#### ACTIVITY:
The records that follow must be transcribed in full, without any change.
*** Block opens ***
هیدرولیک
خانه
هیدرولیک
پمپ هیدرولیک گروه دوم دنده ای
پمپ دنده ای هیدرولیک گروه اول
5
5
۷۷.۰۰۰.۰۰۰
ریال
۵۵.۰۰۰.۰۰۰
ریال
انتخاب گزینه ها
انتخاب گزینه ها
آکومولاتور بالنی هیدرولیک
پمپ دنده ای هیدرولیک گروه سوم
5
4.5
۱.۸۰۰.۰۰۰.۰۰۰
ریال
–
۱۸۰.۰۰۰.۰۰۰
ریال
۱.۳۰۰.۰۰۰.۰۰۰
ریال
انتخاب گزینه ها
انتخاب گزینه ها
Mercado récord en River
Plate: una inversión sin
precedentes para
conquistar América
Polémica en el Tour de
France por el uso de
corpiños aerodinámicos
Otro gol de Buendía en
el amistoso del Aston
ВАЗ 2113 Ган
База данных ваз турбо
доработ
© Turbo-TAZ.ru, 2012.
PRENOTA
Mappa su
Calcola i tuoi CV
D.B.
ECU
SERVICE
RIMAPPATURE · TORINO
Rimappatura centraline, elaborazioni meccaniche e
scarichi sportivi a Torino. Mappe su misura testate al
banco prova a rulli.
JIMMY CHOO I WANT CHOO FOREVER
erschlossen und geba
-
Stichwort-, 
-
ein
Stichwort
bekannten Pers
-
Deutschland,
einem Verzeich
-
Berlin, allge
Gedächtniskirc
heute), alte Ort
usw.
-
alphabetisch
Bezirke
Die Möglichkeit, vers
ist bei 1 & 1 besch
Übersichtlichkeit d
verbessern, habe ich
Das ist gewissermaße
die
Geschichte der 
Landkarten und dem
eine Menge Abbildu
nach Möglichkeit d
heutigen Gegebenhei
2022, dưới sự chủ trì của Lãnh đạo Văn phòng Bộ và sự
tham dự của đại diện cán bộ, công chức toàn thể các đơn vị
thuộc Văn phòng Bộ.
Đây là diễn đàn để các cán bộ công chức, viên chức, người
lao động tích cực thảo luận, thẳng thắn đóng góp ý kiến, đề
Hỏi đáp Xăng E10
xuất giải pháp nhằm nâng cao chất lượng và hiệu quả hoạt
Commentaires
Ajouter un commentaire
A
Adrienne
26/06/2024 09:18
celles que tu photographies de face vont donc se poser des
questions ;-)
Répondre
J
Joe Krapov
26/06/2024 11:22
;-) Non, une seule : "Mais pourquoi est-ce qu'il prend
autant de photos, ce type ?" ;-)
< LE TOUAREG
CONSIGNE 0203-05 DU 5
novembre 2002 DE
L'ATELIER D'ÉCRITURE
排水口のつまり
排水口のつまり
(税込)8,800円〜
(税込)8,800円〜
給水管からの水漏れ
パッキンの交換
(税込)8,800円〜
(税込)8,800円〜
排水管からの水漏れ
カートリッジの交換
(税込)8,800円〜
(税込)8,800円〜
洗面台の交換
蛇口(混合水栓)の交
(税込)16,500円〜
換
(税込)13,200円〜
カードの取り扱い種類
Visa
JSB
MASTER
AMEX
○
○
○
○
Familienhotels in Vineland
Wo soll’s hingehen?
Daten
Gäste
*** Block closes ***
#### TASK RESPONSE:
هیدرولیک
خانه
هیدرولیک
پمپ هیدرولیک گروه دوم دنده ای
پمپ دنده ای هیدرولیک گروه اول
5
5
۷۷.۰۰۰.۰۰۰
ریال
۵۵.۰۰۰.۰۰۰
ریال
انتخاب گزینه ها
انتخاب گزینه ها
آکومولاتور بالنی هیدرولیک
پمپ دنده ای هیدرولیک گروه سوم
5
4.5
۱.۸۰۰.۰۰۰.۰۰۰
ریال
–
۱۸۰.۰۰۰.۰۰۰
ریال
۱.۳۰۰.۰۰۰.۰۰۰
ریال
انتخاب گزینه ها
انتخاب گزینه ها
Mercado récord en River
Plate: una inversión sin
precedentes para
conquistar América
Polémica en el Tour de
France por el uso de
corpiños aerodinámicos
Otro gol de Buendía en
el amistoso del Aston
ВАЗ 2113 Ган
База данных ваз турбо
доработ
© Turbo-TAZ.ru, 2012.
PRENOTA
Mappa su
Calcola i tuoi CV
D.B.
ECU
SERVICE
RIMAPPATURE · TORINO
Rimappatura centraline, elaborazioni meccaniche e
scarichi sportivi a Torino. Mappe su misura testate al
banco prova a rulli.
JIMMY CHOO I WANT CHOO FOREVER
erschlossen und geba
-
Stichwort-, 
-
ein
Stichwort
bekannten Pers
-
Deutschland,
einem Verzeich
-
Berlin, allge
Gedächtniskirc
heute), alte Ort
usw.
-
alphabetisch
Bezirke
Die Möglichkeit, vers
ist bei 1 & 1 besch
Übersichtlichkeit d
verbessern, habe ich
Das ist gewissermaße
die
Geschichte der 
Landkarten und dem
eine Menge Abbildu
nach Möglichkeit d
heutigen Gegebenhei
2022, dưới sự chủ trì của Lãnh đạo Văn phòng Bộ và sự
tham dự của đại diện cán bộ, công chức toàn thể các đơn vị
thuộc Văn phòng Bộ.
Đây là diễn đàn để các cán bộ công chức, viên chức, người
lao động tích cực thảo luận, thẳng thắn đóng góp ý kiến, đề
Hỏi đáp Xăng E10
xuất giải pháp nhằm nâng cao chất lượng và hiệu quả hoạt
Commentaires
Ajouter un commentaire
A
Adrienne
26/06/2024 09:18
celles que tu photographies de face vont donc se poser des
questions ;-)
Répondre
J
Joe Krapov
26/06/2024 11:22
;-) Non, une seule : "Mais pourquoi est-ce qu'il prend
autant de photos, ce type ?" ;-)
< LE TOUAREG
CONSIGNE 0203-05 DU 5
novembre 2002 DE
L'ATELIER D'ÉCRITURE
排水口のつまり
排水口のつまり
(税込)8,800円〜
(税込)8,800円〜
給水管からの水漏れ
パッキンの交換
(税込)8,800円〜
(税込)8,800円〜
排水管からの水漏れ
カートリッジの交換
(税込)8,800円〜
(税込)8,800円〜
洗面台の交換
蛇口(混合水栓)の交
(税込)16,500円〜
換
(税込)13,200円〜
カードの取り扱い種類
Visa
JSB
MASTER
AMEX
○
○
○
○
Familienhotels in Vineland
Wo soll’s hingehen?
Daten
Gäste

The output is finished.